演技への批判が評価の中心ではありません。山﨑賢人さん、土屋太鳳さんをはじめ、人物の傷や恐怖を表現する俳優陣は、シリーズの強みとして評価できます。
今から見る価値はある?
あります。頭脳戦、極限状態の人間関係、映像、喪失と再生の物語が好きなら、シーズン1・2だけでも十分に見る価値があります。
シーズン3は、アリスとウサギのその後まで見届けたい人向けです。
まとめ

『今際の国のアリス』全体が、ひどい作品として評価されているわけではありません。シーズン1・2は世界観、ゲーム、人物、原作結末によって高く評価され、特にシーズン2はシリーズ最高の評価を得ています。
シーズン3が酷評された最大の理由は、完成した物語を再び開いた必然性が弱く見えたことです。ウサギの再突入、新キャラクターの掘り下げ、ゲームの変化、既存キャラクターの出番、最終回の説明とAliceの余韻が、期待とのズレを生みました。
一方、シーズン3は25M viewsを記録し、映像、アクション、俳優陣の演技にはシリーズらしい強さがあります。アリスとウサギが死者を追うのではなく、生まれてくる子どもとの未来を選ぶ再生物語として見ると、最終シーズンの意味も見えてきます。
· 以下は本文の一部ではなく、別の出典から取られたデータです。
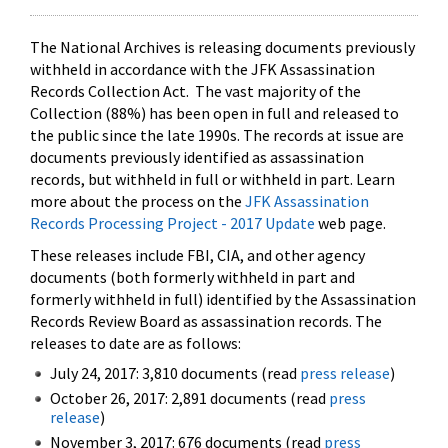
The National Archives is releasing documents previously
withheld in accordance with the JFK Assassination
Records Collection Act. The vast majority of the
Collection (88%) has been open in full and released to
the public since the late 1990s. The records at issue are
documents previously identified as assassination
records, but withheld in full or withheld in part. Learn
more about the process on the
JFK Assassination
Records Processing Project - 2017 Update
web page.
These releases include FBI, CIA, and other agency
documents (both formerly withheld in part and
formerly withheld in full) identified by the Assassination
Records Review Board as assassination records. The
releases to date are as follows:
July 24, 2017: 3,810 documents (read
press release
)
October 26, 2017: 2,891 documents (read
press
release
)
November 3, 2017: 676 documents (read
press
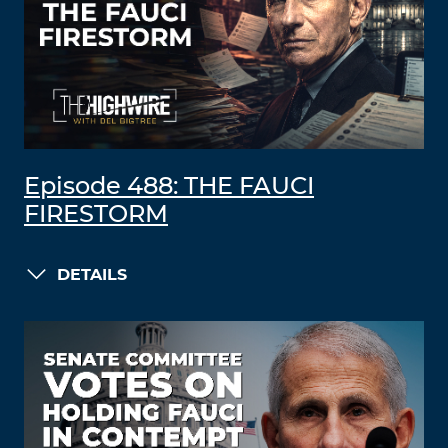
Episode 488: THE FAUCI
FIRESTORM
DETAILS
「ひどい」という評判は、作品に魅力がなかったから生まれたのではありません。シーズン1・2でゲームと人物に強く惹かれた視聴者ほど、シーズン3へ同じ完成度と総決算を求め、その期待との差に失望しました。
原作に近い完結を求めるならシーズン2まででも物語は成立します。アリスとウサギが現実へ戻った後、もう一度生きる側を選ぶところまで見届けたいなら、賛否を含めてシーズン3を見る価値があります。